The 2-word prefix encoding is shown in Table 6-1: ISAP Encoding Fields below:
This encoding allows the ISAP 25 bits as its encoding space. The ISAP architect can freely allocate these
bits. The only constraint is that in case the ISAP is intended to be used as part of a multi-ISAP
configuration, some of the Most Significant Bits of the 25 bits should be reserved for ISAP selection
encoding. The number of such bits that are to be left aside is also the decision of the ISAP architect.
An ISAP opcode can specify one or more ISAP instructions. An ISAP could be defined as a VLIW
processor, encoding more than one instruction in one ISAP opcode.

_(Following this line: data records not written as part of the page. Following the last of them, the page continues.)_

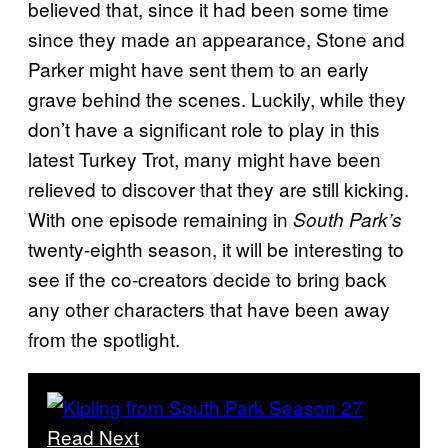
believed that, since it had been some time
since they made an appearance, Stone and
Parker might have sent them to an early
grave behind the scenes. Luckily, while they
don’t have a significant role to play in this
latest Turkey Trot, many might have been
relieved to discover that they are still kicking.
With one episode remaining in
South Park’s
twenty-eighth season, it will be interesting to
see if the co-creators decide to bring back
any other characters that have been away
from the spotlight.
Read Next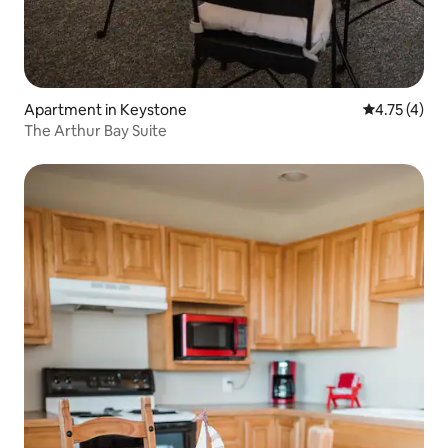
Apartment in Keystone
4.75 out of 
4.75 (4)
The Arthur Bay Suite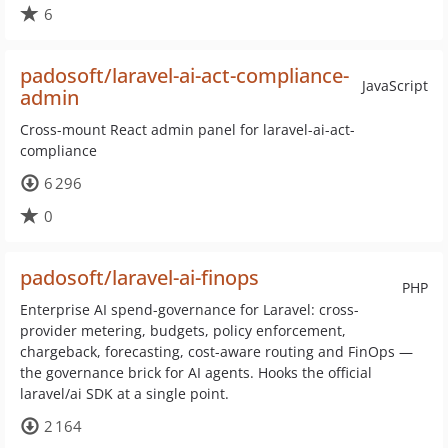
6
padosoft/laravel-ai-act-compliance-
JavaScript
admin
Cross-mount React admin panel for laravel-ai-act-
compliance
6 296
0
padosoft/laravel-ai-finops
PHP
Enterprise AI spend-governance for Laravel: cross-
provider metering, budgets, policy enforcement,
chargeback, forecasting, cost-aware routing and FinOps —
the governance brick for AI agents. Hooks the official
laravel/ai SDK at a single point.
2 164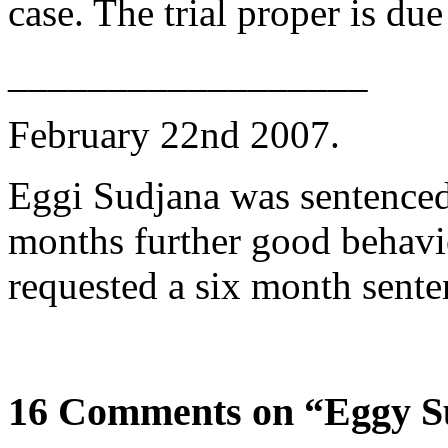
case. The trial proper is du
__________________
February 22nd 2007.
Eggi Sudjana was sentenced 
months further good behavi
requested a six month sent
16 Comments on “Eggy S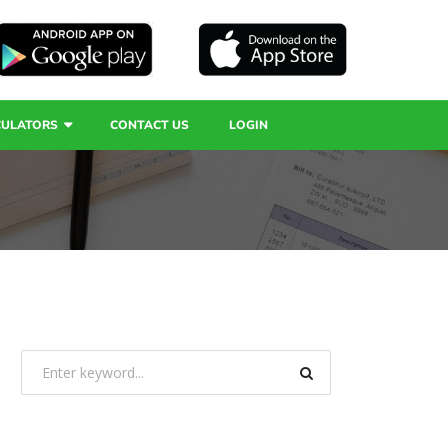
CULATORS
CONTACT US
LOGIN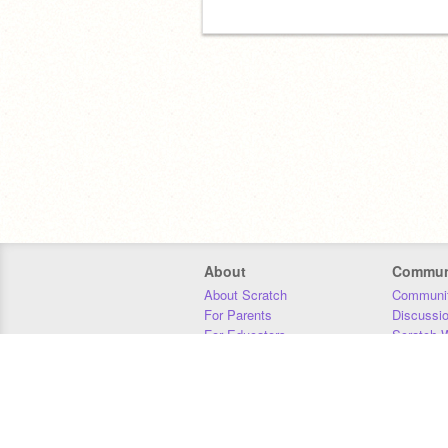
About
Commun
About Scratch
Communit
For Parents
Discussi
For Educators
Scratch W
For Developers
Statistics
Our Team
Donors
Jobs
Donate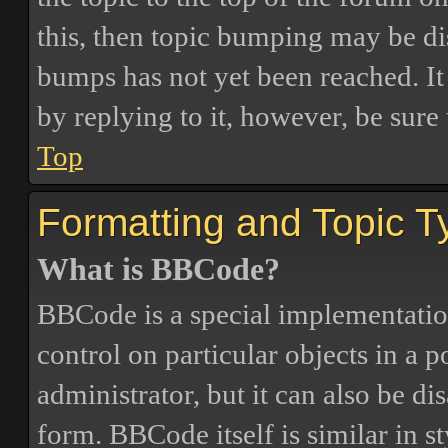
this, then topic bumping may be d
bumps has not yet been reached. It 
by replying to it, however, be sure
Top
Formatting and Topic T
What is BBCode?
BBCode is a special implementatio
control on particular objects in a 
administrator, but it can also be di
form. BBCode itself is similar in s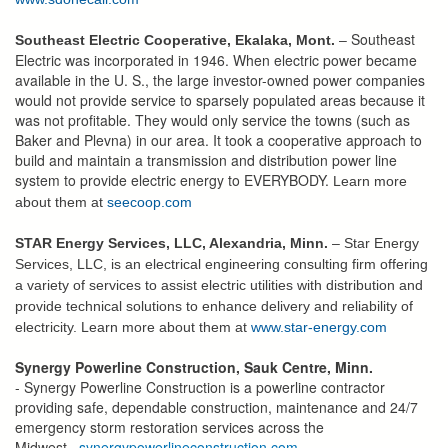
Southeast
Southeast Electric Cooperative, Ekalaka, Mont.
–
Electric was incorporated in 1946. When electric power became
available in the U. S., the large investor-owned power companies
would not provide service to sparsely populated areas because it
was not profitable. They would only service the towns (such as
Baker and Plevna) in our area. It took a cooperative approach to
build and maintain a transmission and distribution power line
system to provide electric energy to EVERYBODY.
Learn more
about them at
seecoop.com
STAR Energy Services, LLC, Alexandria, Minn.
– Star Energy
Services, LLC, is an electrical engineering consulting firm offering
a variety of services to assist electric utilities with distribution and
provide technical solutions to enhance delivery and reliability of
electricity. Learn more about them at
www.star-energy.com
Synergy Powerline Construction, Sauk Centre, Minn.
- Synergy Powerline Construction is a powerline contractor
providing safe, dependable construction, maintenance and 24/7
emergency storm restoration services across the
Midwest.
synergypowerlineconstruction.com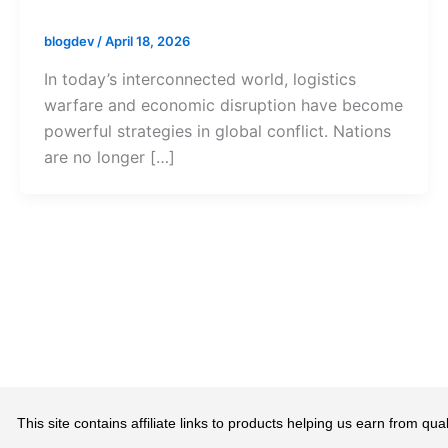
blogdev
/
April 18, 2026
In today’s interconnected world, logistics
warfare and economic disruption have become
powerful strategies in global conflict. Nations
are no longer […]
This site contains affiliate links to products helping us earn from 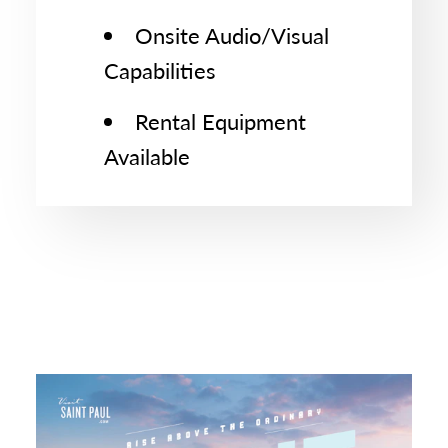
Onsite Audio/Visual
Capabilities
Rental Equipment
Available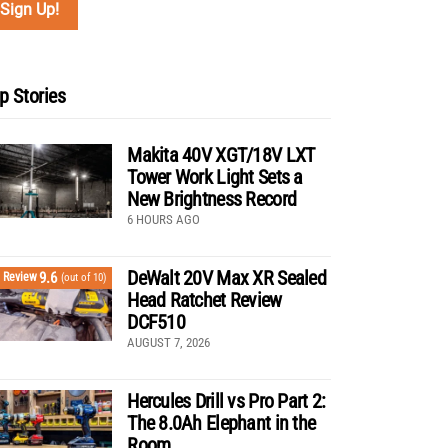
p Stories
Makita 40V XGT/18V LXT
Tower Work Light Sets a
New Brightness Record
6 HOURS AGO
DeWalt 20V Max XR Sealed
9.6
Review
(out of 10)
Head Ratchet Review
DCF510
AUGUST 7, 2026
Hercules Drill vs Pro Part 2:
The 8.0Ah Elephant in the
Room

ISAP instructions can be of two main kinds:
ALU instructions: ISAP instructions that execute with a pipeline similar to the core DALU, without
activation of simultaneous core AGU instructions.
Data move instructions: Instructions that transfer data between the ISAP and its environment
(external Data memory or SC140 core). The core has the capability of providing the ISAP with data
addressing, so that the ISAP designer need not incorporate an AGU in the ISAP. This requires certain
conventions, which are detailed in Section 6.4, “ISAP Memory Access,” .
ISAP instructions must obey the same VLES semantics as other SC140 instructions (dependency of
operands between VLES, etc.). At the instruction level, the syntax should be as close as possible to existing
SC140 conventions (source and destination order, data width specifiers, etc.). The individual ISAP
instruction syntax should be defined in the particular ISAP specification.
The term “ISAP instruction” can be used both to specify the assembly mnemonic, or to the specific
sub-opcode in the ISAP opcode related to the source mnemonic. Differentiation is according to context -
source code or assembly level context, or encoding context.
6.4 ISAP Memory Access
The ISAP accesses data via the XDBA and the XDBB busses, in addition to core-ISAP buses for register
transfer.
The ISAP should not be designed with an AGU, leaving the addressing duties to the core. This allows the
ISAP to enjoy the full addressing and modulo capabilities of the core AGU, and the ISAP design to
concentrate on the specific ISAP specialty.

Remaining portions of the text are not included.